*What is being asked:*
Count up the lines holding "usin" in the material, then reply with only the number.
>>>
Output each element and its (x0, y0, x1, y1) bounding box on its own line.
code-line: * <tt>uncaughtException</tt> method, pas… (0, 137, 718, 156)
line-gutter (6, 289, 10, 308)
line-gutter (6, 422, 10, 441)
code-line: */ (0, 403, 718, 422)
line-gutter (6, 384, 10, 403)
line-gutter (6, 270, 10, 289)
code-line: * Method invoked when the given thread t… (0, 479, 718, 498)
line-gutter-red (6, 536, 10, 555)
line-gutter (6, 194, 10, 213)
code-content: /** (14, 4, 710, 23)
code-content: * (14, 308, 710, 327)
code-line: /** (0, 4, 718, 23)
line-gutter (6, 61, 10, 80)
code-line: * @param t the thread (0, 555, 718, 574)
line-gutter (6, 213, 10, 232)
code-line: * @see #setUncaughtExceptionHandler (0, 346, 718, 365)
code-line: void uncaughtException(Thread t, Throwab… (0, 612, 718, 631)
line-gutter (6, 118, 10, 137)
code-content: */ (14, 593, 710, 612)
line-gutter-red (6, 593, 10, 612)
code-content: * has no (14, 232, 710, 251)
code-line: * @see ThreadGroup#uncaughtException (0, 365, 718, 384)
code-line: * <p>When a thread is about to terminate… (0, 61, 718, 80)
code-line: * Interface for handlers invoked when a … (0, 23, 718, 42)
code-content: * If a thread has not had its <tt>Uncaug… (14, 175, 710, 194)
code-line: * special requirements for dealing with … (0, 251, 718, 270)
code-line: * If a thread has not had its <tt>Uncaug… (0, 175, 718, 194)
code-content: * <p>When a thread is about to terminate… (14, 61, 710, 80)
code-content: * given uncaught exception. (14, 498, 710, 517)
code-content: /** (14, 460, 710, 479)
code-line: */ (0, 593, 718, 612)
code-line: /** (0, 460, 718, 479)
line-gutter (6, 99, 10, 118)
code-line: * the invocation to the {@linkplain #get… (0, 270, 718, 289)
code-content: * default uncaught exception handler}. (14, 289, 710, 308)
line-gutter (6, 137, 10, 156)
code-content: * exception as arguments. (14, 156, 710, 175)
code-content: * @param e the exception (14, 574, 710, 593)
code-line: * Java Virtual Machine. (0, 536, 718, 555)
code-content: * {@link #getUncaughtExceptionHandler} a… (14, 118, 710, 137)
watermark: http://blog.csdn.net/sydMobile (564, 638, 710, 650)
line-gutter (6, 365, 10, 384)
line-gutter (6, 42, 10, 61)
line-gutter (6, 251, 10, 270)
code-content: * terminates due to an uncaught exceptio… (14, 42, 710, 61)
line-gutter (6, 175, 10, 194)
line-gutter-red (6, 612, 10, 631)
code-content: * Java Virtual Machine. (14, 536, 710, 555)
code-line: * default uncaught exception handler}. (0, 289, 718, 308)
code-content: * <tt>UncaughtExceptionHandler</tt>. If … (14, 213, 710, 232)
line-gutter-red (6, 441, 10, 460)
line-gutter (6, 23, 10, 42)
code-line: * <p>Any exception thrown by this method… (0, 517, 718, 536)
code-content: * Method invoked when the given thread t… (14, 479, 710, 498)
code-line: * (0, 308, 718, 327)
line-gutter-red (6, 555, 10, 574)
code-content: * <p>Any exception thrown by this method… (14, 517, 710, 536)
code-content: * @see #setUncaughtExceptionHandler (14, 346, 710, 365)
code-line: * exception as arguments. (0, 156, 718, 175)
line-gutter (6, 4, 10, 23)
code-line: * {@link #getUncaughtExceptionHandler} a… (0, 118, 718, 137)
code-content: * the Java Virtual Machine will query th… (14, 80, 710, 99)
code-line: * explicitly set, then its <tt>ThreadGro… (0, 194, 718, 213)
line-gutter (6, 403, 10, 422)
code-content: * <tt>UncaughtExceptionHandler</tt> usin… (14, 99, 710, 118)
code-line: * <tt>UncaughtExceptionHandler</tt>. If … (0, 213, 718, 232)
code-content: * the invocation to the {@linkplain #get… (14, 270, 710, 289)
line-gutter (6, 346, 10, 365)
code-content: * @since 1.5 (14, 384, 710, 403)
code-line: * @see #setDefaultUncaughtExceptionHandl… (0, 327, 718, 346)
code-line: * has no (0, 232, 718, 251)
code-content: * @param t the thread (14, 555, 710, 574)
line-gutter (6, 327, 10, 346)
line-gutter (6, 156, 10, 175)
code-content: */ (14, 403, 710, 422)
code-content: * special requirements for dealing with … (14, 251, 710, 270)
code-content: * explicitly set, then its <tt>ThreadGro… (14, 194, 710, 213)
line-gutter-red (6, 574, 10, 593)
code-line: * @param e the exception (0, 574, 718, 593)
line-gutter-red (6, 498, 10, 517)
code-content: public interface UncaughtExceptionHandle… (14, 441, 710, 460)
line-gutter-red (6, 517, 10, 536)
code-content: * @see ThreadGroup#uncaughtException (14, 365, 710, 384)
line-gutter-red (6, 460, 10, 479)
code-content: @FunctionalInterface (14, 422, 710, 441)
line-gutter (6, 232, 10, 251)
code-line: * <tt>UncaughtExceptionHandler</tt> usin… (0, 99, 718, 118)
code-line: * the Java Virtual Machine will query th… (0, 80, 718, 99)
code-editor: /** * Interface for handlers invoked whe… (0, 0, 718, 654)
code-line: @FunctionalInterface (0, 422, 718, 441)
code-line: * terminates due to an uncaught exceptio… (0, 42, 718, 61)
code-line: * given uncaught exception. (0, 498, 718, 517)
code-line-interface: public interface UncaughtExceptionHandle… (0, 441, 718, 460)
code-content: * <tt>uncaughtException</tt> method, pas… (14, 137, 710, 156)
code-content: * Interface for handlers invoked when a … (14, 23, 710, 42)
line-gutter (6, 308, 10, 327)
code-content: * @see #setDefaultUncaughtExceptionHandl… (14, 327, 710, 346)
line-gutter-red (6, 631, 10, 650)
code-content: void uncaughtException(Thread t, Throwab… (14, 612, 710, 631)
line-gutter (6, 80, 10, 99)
<<<
>>>
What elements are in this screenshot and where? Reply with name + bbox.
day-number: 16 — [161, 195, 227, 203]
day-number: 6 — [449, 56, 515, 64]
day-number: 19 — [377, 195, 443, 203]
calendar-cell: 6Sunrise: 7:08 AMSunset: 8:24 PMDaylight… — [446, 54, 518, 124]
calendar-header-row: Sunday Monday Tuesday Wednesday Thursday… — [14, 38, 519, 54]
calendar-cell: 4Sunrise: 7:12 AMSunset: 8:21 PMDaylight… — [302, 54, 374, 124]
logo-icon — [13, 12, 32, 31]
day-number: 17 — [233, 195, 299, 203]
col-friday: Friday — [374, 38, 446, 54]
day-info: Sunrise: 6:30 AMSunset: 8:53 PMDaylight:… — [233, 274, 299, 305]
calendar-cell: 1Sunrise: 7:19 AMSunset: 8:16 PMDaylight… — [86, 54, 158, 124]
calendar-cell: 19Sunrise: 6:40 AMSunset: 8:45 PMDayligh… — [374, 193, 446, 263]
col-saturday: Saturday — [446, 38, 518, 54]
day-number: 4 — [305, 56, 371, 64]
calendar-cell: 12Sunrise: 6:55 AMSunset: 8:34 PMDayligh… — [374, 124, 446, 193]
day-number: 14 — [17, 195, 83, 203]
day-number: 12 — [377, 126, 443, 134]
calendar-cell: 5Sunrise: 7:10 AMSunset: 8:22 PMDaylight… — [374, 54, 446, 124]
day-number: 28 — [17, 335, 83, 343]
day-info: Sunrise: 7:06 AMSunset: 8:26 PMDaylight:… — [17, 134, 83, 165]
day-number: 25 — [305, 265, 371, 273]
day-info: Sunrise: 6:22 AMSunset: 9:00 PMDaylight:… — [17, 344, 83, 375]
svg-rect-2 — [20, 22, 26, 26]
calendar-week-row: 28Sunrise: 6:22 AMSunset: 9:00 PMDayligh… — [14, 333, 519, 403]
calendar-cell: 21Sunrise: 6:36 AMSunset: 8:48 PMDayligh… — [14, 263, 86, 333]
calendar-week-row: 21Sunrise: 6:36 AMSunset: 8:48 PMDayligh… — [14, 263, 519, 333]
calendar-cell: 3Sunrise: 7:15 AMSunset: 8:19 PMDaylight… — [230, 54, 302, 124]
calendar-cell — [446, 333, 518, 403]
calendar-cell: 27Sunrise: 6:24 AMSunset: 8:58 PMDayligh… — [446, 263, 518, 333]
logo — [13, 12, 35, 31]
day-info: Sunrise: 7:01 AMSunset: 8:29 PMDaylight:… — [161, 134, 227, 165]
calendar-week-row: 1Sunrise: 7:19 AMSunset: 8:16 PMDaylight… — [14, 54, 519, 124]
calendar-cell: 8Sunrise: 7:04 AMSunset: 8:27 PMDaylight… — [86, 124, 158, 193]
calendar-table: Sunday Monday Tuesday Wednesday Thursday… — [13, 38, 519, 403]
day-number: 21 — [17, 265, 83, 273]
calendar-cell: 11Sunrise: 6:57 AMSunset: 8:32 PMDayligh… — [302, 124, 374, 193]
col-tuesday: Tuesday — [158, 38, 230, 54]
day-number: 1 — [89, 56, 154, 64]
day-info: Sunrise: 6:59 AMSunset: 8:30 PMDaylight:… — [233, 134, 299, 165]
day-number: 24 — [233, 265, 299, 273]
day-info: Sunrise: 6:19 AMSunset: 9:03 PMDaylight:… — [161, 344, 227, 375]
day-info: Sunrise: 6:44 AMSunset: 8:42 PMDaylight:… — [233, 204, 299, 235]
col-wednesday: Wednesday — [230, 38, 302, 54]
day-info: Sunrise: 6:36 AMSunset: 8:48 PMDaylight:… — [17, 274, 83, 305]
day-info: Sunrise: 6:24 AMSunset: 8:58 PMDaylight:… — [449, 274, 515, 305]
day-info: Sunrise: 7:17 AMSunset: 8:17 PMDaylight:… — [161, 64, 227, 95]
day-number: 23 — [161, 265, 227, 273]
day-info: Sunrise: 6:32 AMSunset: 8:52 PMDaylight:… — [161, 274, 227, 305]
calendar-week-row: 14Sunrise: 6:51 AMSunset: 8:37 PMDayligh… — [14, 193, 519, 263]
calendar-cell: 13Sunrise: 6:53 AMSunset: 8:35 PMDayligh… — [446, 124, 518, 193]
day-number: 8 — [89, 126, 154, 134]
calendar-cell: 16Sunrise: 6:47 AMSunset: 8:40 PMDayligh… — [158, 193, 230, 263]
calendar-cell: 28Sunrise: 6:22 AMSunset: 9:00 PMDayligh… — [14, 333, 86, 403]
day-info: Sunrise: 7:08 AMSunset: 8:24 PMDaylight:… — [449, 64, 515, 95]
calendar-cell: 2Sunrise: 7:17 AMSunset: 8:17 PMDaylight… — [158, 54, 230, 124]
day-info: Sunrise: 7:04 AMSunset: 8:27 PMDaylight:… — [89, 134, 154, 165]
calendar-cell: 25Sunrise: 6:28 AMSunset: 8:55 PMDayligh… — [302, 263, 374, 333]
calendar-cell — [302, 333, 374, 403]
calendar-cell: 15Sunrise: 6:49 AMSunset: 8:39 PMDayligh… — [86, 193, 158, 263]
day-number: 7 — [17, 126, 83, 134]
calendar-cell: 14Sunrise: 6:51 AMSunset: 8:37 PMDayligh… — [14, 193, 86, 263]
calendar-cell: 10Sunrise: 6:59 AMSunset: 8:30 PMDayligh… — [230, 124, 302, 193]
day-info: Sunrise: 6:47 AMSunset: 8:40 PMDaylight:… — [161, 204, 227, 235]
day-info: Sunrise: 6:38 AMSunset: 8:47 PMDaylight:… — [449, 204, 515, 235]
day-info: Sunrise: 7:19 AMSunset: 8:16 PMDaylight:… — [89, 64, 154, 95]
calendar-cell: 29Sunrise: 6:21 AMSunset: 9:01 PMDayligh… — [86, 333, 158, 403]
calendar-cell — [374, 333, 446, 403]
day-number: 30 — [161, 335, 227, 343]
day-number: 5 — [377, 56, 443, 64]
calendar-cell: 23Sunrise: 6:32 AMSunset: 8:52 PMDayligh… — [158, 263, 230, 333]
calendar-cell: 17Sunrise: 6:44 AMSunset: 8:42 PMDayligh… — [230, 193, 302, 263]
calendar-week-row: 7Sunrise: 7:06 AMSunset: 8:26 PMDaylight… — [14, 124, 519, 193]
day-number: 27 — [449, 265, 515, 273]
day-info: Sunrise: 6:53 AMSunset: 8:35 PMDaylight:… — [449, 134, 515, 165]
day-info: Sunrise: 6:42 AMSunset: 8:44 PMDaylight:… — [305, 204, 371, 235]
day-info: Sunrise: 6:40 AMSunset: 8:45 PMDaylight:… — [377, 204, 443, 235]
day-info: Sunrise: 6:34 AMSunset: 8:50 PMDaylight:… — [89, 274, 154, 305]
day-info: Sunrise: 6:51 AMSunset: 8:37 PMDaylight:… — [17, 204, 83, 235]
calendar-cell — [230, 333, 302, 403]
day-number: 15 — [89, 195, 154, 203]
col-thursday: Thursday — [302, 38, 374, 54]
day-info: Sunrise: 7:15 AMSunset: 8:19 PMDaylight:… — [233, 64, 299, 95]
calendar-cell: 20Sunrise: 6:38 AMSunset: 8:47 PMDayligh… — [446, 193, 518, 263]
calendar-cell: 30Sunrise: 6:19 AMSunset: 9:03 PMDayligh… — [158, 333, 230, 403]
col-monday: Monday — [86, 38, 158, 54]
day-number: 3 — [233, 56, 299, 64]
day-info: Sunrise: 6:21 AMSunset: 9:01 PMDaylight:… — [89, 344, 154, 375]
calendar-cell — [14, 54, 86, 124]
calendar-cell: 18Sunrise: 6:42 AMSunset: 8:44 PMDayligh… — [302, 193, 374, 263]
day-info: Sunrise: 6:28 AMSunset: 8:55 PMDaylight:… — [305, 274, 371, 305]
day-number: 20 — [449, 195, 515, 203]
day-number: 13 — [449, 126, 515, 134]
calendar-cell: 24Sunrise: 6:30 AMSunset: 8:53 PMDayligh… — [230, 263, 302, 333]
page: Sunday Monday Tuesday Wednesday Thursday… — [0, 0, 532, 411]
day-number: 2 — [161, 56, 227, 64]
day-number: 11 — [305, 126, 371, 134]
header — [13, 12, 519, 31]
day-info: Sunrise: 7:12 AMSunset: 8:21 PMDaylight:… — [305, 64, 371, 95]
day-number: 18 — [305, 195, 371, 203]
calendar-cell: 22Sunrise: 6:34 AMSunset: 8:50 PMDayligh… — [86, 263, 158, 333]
<<<
*Solution to the problem:*
2